You’ve heard about GPS and probably know that it has something to do with handheld gadgets and satellites that tell you where you’re located. That’s great for starters, but to understand and use GPS, you need a bit more detailed knowledge. Follow this topic to go through some of the fundamentals of GPS so you have a better grasp of what it is and how you can use it.
GPS stands for Global Positioning System. A special radio receiver measures the distance from your location to satellites that orbit the earth broadcasting radio signals. GPS can pinpoint your position anywhere in the world. Pretty cool, huh? Aside from buying the receiver, the system is free for anyone.
You can purchase an inexpensive GPS receiver, pop some batteries in it, turn it on, and presto! Your location appears on the screen. No map, compass, sextant, nor sundial is required. Just like magic. It’s not really magic, though, but has evolved from some great practical applications of science that have come together over the last 50 years.

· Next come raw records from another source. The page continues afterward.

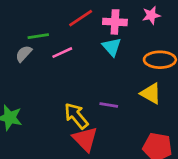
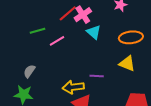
pink cross: (115, 22) -> (83, 15), moved, turned -30
gray semicircle: (24, 54) -> (29, 71), moved
yellow arrow: (76, 116) -> (73, 87), turned -50

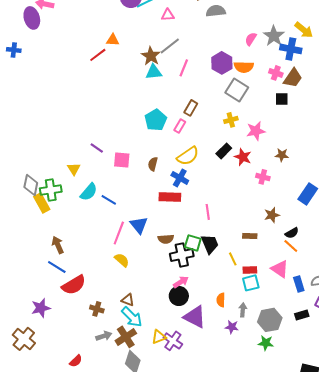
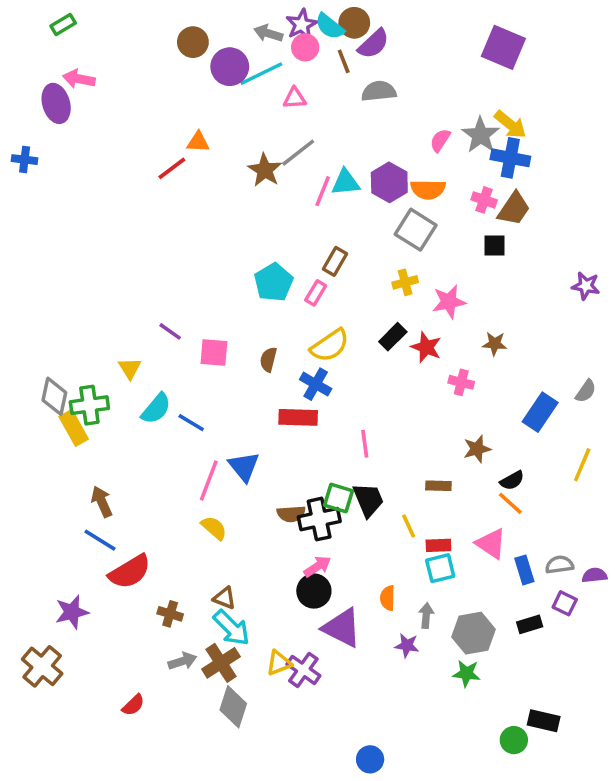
yellow arrow: (304, 30) -> (510, 125), moved
cyan triangle: (154, 72) -> (345, 182), moved
brown semicircle: (166, 239) -> (291, 514), moved

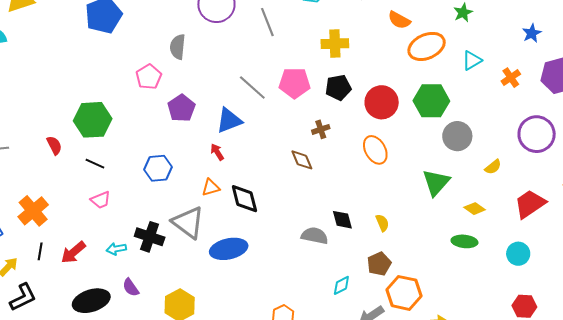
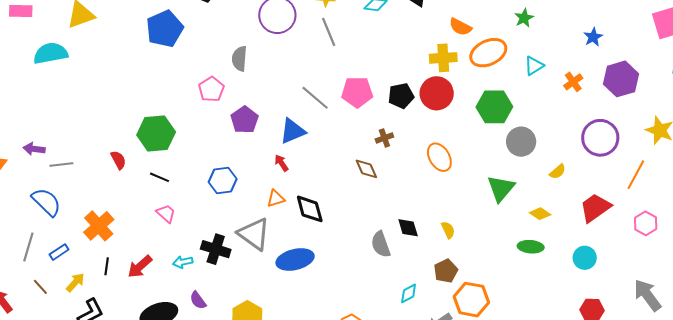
yellow cross: (335, 44) -> (443, 58), moved
red circle: (382, 102) -> (437, 93), moved
pink trapezoid: (101, 200) -> (166, 213), turned -115
gray semicircle: (315, 236) -> (381, 244), turned -120

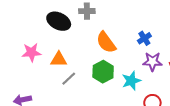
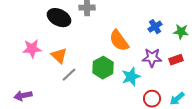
blue cross: (144, 38) -> (155, 27), moved
orange semicircle: (106, 42) -> (119, 41), moved
orange triangle: (59, 59) -> (59, 56), turned 42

Other satellite Global Positioning Systems are either in orbit or planned, but this topic uses the term GPS for the Global Positioning System operated by the United States government.
A short history of GPS
Military, government, and civilian users all over the world rely on GPS for navigation and location positioning, but radio signals have been used for navigation purposes since the 1920s. LORAN (Long Range Aid to Navigation), a position-finding system that measured the time difference of arriving radio signals, was developed during World War II.

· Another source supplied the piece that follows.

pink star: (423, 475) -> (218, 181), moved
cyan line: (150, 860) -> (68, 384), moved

The first step to GPS came way back in 1957 when the Russians launched Sputnik, the first satellite to orbit the Earth. Sputnik used a radio transmitter to broadcast telemetry information. Scientists at the Johns Hopkins Applied Physics Lab discovered that the Doppler shift phenomenon applied to the spacecraft — and almost unwittingly struck gold.
A down-to-earth, painless example of the Doppler shift principle is when you stand on a sidewalk and a police car speeds by in hot pursuit of a stolen motorcycle. The pitch of the police siren increases as the car approaches you and then drops sharply as it moves away.
American scientists figured out that if they knew the satellite’s precise orbital position, they could accurately locate their exact position on Earth by listening to the pinging sounds and measuring the satellite’s radio signal Doppler shift. Satellites offered some possibilities for a navigation and positioning system, and the U.S. Department of Defense (DoD) explored the concept.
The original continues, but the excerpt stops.